## Extracted records:
* * * * *
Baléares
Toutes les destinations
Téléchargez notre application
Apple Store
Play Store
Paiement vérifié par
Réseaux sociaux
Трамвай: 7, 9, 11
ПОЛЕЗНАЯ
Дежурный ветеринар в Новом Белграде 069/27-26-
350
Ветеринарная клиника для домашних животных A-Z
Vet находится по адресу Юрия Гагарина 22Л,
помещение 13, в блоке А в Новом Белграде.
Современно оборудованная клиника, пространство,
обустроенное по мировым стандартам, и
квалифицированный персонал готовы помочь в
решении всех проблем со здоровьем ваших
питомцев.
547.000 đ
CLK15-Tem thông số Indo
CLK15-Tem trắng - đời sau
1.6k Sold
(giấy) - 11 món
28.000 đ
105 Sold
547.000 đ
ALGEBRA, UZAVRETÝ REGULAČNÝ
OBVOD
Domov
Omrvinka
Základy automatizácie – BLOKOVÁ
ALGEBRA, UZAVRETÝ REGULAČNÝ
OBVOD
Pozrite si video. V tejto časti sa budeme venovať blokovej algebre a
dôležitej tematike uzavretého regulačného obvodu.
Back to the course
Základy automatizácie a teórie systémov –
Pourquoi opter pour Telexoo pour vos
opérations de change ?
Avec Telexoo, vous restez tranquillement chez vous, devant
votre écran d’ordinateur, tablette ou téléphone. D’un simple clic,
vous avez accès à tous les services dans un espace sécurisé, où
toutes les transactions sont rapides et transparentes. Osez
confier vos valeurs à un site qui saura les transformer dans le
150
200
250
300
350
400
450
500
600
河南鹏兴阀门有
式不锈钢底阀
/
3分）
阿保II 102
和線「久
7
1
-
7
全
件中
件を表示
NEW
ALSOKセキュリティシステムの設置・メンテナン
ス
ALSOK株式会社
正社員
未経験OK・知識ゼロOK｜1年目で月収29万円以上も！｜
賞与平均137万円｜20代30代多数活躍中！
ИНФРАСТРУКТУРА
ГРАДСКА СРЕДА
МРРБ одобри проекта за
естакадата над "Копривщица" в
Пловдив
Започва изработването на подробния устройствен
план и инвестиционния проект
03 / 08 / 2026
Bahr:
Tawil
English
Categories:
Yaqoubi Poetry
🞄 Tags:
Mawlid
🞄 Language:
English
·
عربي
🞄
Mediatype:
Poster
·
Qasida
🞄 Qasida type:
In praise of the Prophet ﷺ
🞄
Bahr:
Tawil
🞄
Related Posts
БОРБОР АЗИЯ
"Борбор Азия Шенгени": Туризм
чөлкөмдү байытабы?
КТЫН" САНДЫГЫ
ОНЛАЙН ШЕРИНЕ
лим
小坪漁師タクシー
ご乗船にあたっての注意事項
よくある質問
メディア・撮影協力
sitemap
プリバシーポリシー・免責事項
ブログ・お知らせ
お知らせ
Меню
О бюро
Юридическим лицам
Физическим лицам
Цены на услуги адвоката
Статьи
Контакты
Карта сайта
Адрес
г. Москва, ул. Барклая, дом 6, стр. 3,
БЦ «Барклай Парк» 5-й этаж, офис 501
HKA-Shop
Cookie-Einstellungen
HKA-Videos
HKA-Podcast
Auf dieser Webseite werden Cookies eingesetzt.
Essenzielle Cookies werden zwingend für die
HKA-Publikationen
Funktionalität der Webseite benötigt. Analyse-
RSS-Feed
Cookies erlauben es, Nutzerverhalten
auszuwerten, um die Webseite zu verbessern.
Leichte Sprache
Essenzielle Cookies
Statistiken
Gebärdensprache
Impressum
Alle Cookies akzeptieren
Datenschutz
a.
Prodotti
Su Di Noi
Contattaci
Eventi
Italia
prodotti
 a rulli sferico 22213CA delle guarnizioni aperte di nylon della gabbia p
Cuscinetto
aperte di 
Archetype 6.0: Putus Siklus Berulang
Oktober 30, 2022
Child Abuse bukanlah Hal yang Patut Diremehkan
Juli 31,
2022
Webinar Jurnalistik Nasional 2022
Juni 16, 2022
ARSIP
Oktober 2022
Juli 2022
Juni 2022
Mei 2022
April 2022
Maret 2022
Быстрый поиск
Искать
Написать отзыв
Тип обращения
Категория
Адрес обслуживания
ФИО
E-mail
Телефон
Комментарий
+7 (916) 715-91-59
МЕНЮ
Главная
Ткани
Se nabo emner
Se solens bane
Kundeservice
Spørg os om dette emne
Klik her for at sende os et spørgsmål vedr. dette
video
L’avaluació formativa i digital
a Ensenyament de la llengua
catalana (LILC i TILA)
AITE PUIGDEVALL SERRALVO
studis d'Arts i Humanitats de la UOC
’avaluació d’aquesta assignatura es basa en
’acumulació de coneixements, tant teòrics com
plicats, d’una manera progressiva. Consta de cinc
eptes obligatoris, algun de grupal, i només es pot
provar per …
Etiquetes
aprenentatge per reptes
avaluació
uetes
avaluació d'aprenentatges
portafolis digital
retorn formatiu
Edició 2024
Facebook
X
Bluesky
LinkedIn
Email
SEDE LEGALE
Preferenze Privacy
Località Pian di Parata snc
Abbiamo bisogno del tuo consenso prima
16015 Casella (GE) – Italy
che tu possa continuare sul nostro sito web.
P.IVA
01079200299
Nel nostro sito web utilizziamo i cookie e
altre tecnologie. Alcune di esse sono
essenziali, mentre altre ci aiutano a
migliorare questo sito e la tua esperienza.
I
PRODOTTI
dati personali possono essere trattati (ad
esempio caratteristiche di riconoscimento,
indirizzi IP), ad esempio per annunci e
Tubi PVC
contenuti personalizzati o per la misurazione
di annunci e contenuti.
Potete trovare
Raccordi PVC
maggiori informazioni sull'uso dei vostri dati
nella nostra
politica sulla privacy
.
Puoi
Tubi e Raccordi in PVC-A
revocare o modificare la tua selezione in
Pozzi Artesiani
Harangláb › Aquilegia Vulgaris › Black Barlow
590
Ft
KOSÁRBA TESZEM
* * * * *
## Activity:
Beginning with the first line above, transcribe all of the data exactly.

## The answer:
Baléares
Toutes les destinations
Téléchargez notre application
Apple Store
Play Store
Paiement vérifié par
Réseaux sociaux
Трамвай: 7, 9, 11
ПОЛЕЗНАЯ
Дежурный ветеринар в Новом Белграде 069/27-26-
350
Ветеринарная клиника для домашних животных A-Z
Vet находится по адресу Юрия Гагарина 22Л,
помещение 13, в блоке А в Новом Белграде.
Современно оборудованная клиника, пространство,
обустроенное по мировым стандартам, и
квалифицированный персонал готовы помочь в
решении всех проблем со здоровьем ваших
питомцев.
547.000 đ
CLK15-Tem thông số Indo
CLK15-Tem trắng - đời sau
1.6k Sold
(giấy) - 11 món
28.000 đ
105 Sold
547.000 đ
ALGEBRA, UZAVRETÝ REGULAČNÝ
OBVOD
Domov
Omrvinka
Základy automatizácie – BLOKOVÁ
ALGEBRA, UZAVRETÝ REGULAČNÝ
OBVOD
Pozrite si video. V tejto časti sa budeme venovať blokovej algebre a
dôležitej tematike uzavretého regulačného obvodu.
Back to the course
Základy automatizácie a teórie systémov –
Pourquoi opter pour Telexoo pour vos
opérations de change ?
Avec Telexoo, vous restez tranquillement chez vous, devant
votre écran d’ordinateur, tablette ou téléphone. D’un simple clic,
vous avez accès à tous les services dans un espace sécurisé, où
toutes les transactions sont rapides et transparentes. Osez
confier vos valeurs à un site qui saura les transformer dans le
150
200
250
300
350
400
450
500
600
河南鹏兴阀门有
式不锈钢底阀
/
3分）
阿保II 102
和線「久
7
1
-
7
全
件中
件を表示
NEW
ALSOKセキュリティシステムの設置・メンテナン
ス
ALSOK株式会社
正社員
未経験OK・知識ゼロOK｜1年目で月収29万円以上も！｜
賞与平均137万円｜20代30代多数活躍中！
ИНФРАСТРУКТУРА
ГРАДСКА СРЕДА
МРРБ одобри проекта за
естакадата над "Копривщица" в
Пловдив
Започва изработването на подробния устройствен
план и инвестиционния проект
03 / 08 / 2026
Bahr:
Tawil
English
Categories:
Yaqoubi Poetry
🞄 Tags:
Mawlid
🞄 Language:
English
·
عربي
🞄
Mediatype:
Poster
·
Qasida
🞄 Qasida type:
In praise of the Prophet ﷺ
🞄
Bahr:
Tawil
🞄
Related Posts
БОРБОР АЗИЯ
"Борбор Азия Шенгени": Туризм
чөлкөмдү байытабы?
КТЫН" САНДЫГЫ
ОНЛАЙН ШЕРИНЕ
лим
小坪漁師タクシー
ご乗船にあたっての注意事項
よくある質問
メディア・撮影協力
sitemap
プリバシーポリシー・免責事項
ブログ・お知らせ
お知らせ
Меню
О бюро
Юридическим лицам
Физическим лицам
Цены на услуги адвоката
Статьи
Контакты
Карта сайта
Адрес
г. Москва, ул. Барклая, дом 6, стр. 3,
БЦ «Барклай Парк» 5-й этаж, офис 501
HKA-Shop
Cookie-Einstellungen
HKA-Videos
HKA-Podcast
Auf dieser Webseite werden Cookies eingesetzt.
Essenzielle Cookies werden zwingend für die
HKA-Publikationen
Funktionalität der Webseite benötigt. Analyse-
RSS-Feed
Cookies erlauben es, Nutzerverhalten
auszuwerten, um die Webseite zu verbessern.
Leichte Sprache
Essenzielle Cookies
Statistiken
Gebärdensprache
Impressum
Alle Cookies akzeptieren
Datenschutz
a.
Prodotti
Su Di Noi
Contattaci
Eventi
Italia
prodotti
 a rulli sferico 22213CA delle guarnizioni aperte di nylon della gabbia p
Cuscinetto
aperte di 
Archetype 6.0: Putus Siklus Berulang
Oktober 30, 2022
Child Abuse bukanlah Hal yang Patut Diremehkan
Juli 31,
2022
Webinar Jurnalistik Nasional 2022
Juni 16, 2022
ARSIP
Oktober 2022
Juli 2022
Juni 2022
Mei 2022
April 2022
Maret 2022
Быстрый поиск
Искать
Написать отзыв
Тип обращения
Категория
Адрес обслуживания
ФИО
E-mail
Телефон
Комментарий
+7 (916) 715-91-59
МЕНЮ
Главная
Ткани
Se nabo emner
Se solens bane
Kundeservice
Spørg os om dette emne
Klik her for at sende os et spørgsmål vedr. dette
video
L’avaluació formativa i digital
a Ensenyament de la llengua
catalana (LILC i TILA)
AITE PUIGDEVALL SERRALVO
studis d'Arts i Humanitats de la UOC
’avaluació d’aquesta assignatura es basa en
’acumulació de coneixements, tant teòrics com
plicats, d’una manera progressiva. Consta de cinc
eptes obligatoris, algun de grupal, i només es pot
provar per …
Etiquetes
aprenentatge per reptes
avaluació
uetes
avaluació d'aprenentatges
portafolis digital
retorn formatiu
Edició 2024
Facebook
X
Bluesky
LinkedIn
Email
SEDE LEGALE
Preferenze Privacy
Località Pian di Parata snc
Abbiamo bisogno del tuo consenso prima
16015 Casella (GE) – Italy
che tu possa continuare sul nostro sito web.
P.IVA
01079200299
Nel nostro sito web utilizziamo i cookie e
altre tecnologie. Alcune di esse sono
essenziali, mentre altre ci aiutano a
migliorare questo sito e la tua esperienza.
I
PRODOTTI
dati personali possono essere trattati (ad
esempio caratteristiche di riconoscimento,
indirizzi IP), ad esempio per annunci e
Tubi PVC
contenuti personalizzati o per la misurazione
di annunci e contenuti.
Potete trovare
Raccordi PVC
maggiori informazioni sull'uso dei vostri dati
nella nostra
politica sulla privacy
.
Puoi
Tubi e Raccordi in PVC-A
revocare o modificare la tua selezione in
Pozzi Artesiani
Harangláb › Aquilegia Vulgaris › Black Barlow
590
Ft
KOSÁRBA TESZEM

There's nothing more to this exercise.